Who sets the pace when there’s no clock? In tennis, it’s the players who control the pace of the game, especially during their service games. With no time limit on matches, only score, players must be tactical when considering their pace of play.

This analysis will use data from a 538 article that focuses mostly on how the game has slowed over time, but today we’ll be looking at the player data specifically.

Let’s compare the the time between serves and the following point (the “down time”) for a classic rival pair; Rafael Nadal and Roger Federer.

Setting up the environment

First we’ll install and load the necessary packages. tidyverse conveniently has all of them.

install.packages("tidyverse")
library(dplyr)
library(ggplot2)

Loading the data

We’ll load the serve_times.csv file from the Github repo, which contains data on how many second elapse between a given player’s serve and the start of the next point.

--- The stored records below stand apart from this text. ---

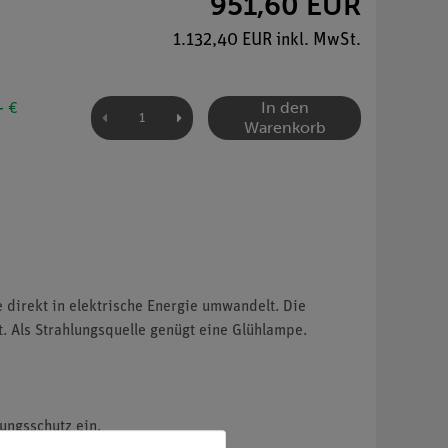
951,60 EUR
1.132,40 EUR inkl. MwSt.
In den
- €
Warenkorb
e direkt in elektrische Energie umwandelt. Die
t. Als Strahlungsquelle genügt eine Glühlampe.
ngsschutz ein.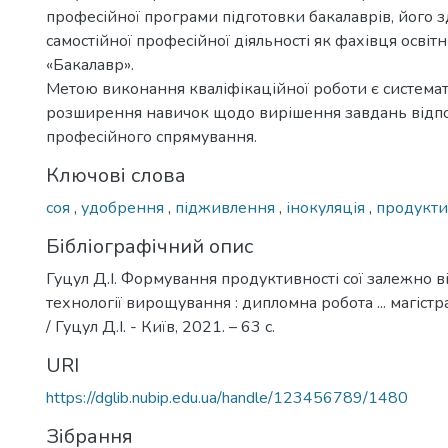
професійної програми підготовки бакалаврів, його з
самостійної професійної діяльності як фахівця освіт
«Бакалавр».
Метою виконання кваліфікаційної роботи є системат
розширення навичок щодо вирішення завдань відп
професійного спрямування.
Ключові слова
соя
,
удобрення
,
підживлення
,
інокуляція
,
продукти
Бібліографічний опис
Гуцул Д.І. Формування продуктивності сої залежно в
технології вирощування : дипломна робота ... магістр
/ Гуцул Д.І. - Київ, 2021. – 63 с.
URI
https://dglib.nubip.edu.ua/handle/123456789/1480
Зібрання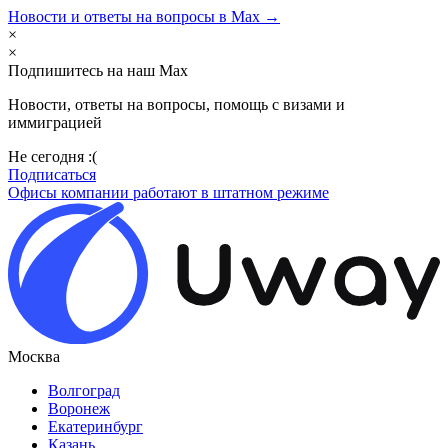
Новости и ответы на вопросы в Max →
×
×
Подпишитесь на наш Max
Новости, ответы на вопросы, помощь с визами и
иммиграцией
Не сегодня :(
Подписаться
Офисы компании работают в штатном режиме
Москва
Волгоград
Воронеж
Екатеринбург
Казань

# Load data from Github repo
serve_time <- read.csv("https://raw.githubusercontent.com/fivethirtyeight/data/master/tennis-time/serve_times.csv")

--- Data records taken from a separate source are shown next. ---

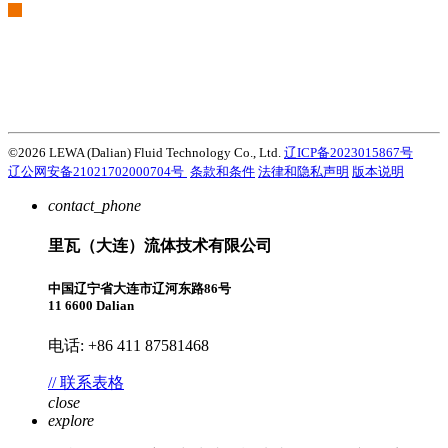
我们是阿特拉斯·科普柯集团的一部分
Atlas Copco Group在开发创新性的产品、服务和解决方案方面有着悠
久的历史，这些都是客户成功的关键。探索阿特拉斯·科普柯集团如何
利用科技变革未来。
访问Atlas Copco Group网站
©2026 LEWA (Dalian) Fluid Technology Co., Ltd.
辽ICP备2023015867号
辽公网安备21021702000704号
条款和条件
法律和隐私声明
版本说明
contact_phone
里瓦（大连）流体技术有限公司
中国辽宁省大连市辽河东路86号
11 6600 Dalian
电话: +86 411 87581468
// 联系表格
close
explore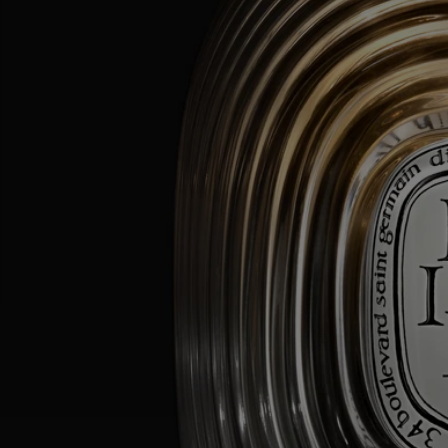
recipiente.
- Nunca deje una vela encendida sin vigilancia en el recipiente.
- Nunca mueva el fotóforo cuando la vela esté encendida o cuando su
cera todavía esté líquida.
- No coloque una vela encendida expuesta a corrientes de aire ni en
contacto directo con una superficie delicada.
- Mantener fuera del alcance de niños, mascotas y textiles.
Instrucciones de limpieza: limpiar la pieza con un paño suave
ligeramente húmedo.
Saber hacer
Fundador de la óptica moderna, Augustin Fresnel es el inventor de la
lente que permite a los faros difractar la luz y proyectarla con potencia
hacia los barcos más lejanos. Esta tecnología se entrelaza con la
colección 34 gracias al vidriero Waltersperger y al Studio Jean-Marc
Gady, quienes fabrican el portavelas mediante un proceso
semiautomático, antes de ser terminado a mano. Un objeto excepcional
para amplificar el aura de su casa.
Características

# Take an initial look at the data
glimpse(serve_time)
## Rows: 120
## Columns: 7
## $ server                    <chr> "Nicolas Almagro", "Nicolas Almagro", "Nicol…
## $ seconds_before_next_point <int> 22, 19, 23, 24, 19, 34, 21, 17, 17, 34, 29, …
## $ day                       <chr> "28-May-15", "28-May-15", "28-May-15", "28-M…
## $ opponent                  <chr> "Rafael Nadal", "Rafael Nadal", "Rafael Nada…
## $ game_score                <chr> "15-30", "15-40", "30-40", "Deuce", "Ad-in",…
## $ set                       <int> 1, 1, 1, 1, 1, 5, 3, 3, 3, 1, 1, 1, 1, 1, 5,…
## $ game                      <chr> "0-0", "0-0", "0-0", "0-0", "0-0", "2-4", "0…

Sub-sectioning the data

Let’s subset the data to get the player’s we’re interested in, Nadal and Federer, by filtering for their service games.

# Create list of players we're interested in
players_of_interest <- c('Rafael Nadal', 'Roger Federer')

poi_serve_times <- serve_time |> 
  filter(server %in% players_of_interest) |> 
  select(server, seconds_before_next_point) # Our variables of interest

# Take a quick look to confirm results are as expected
glimpse(poi_serve_times)
## Rows: 22
## Columns: 2
## $ server                    <chr> "Rafael Nadal", "Rafael Nadal", "Rafael Nada…
## $ seconds_before_next_point <int> 34, 29, 33, 23, 27, 27, 15, 15, 14, 22, 17, …

Visualize predictor vs independent variables

In this exercise, we consider player to be our predictor variable, and seconds_before_next_point to be the independent variable.

Let’s visualize the distribution of the data for each player to see if there’s anything interesting.

ggplot(poi_serve_times, aes(x = server, y = seconds_before_next_point, color = server)) +
  geom_boxplot() +
  labs(x = "Player",
       y = "Seconds Before Next Point",
       title = "Distribution of Time Between Points, Nadal v. Federer") +
  theme(legend.position = 'none')

We can see that for this sample, Nadal’s time between points is significantly longer than Federer’s, with a median seconds_before_next_point of approximately 28 compared to Federer’s 16.

Conclusion

According to the data available, Federer generally plays faster games than Nadal.

For tennis fans, this may make intuitive sense given Federer’s fluid and forward-moving play style. Nadal is known for playing topspin power shots and aggressive rallying from the baseline, so perhaps a longer time between serves is part of his strategy!

Admittedly, the sample size is small and limited to a few events. Additional data across a wider set of tournaments, surfaces, and players would make this a far more reasonable analysis and conclusion.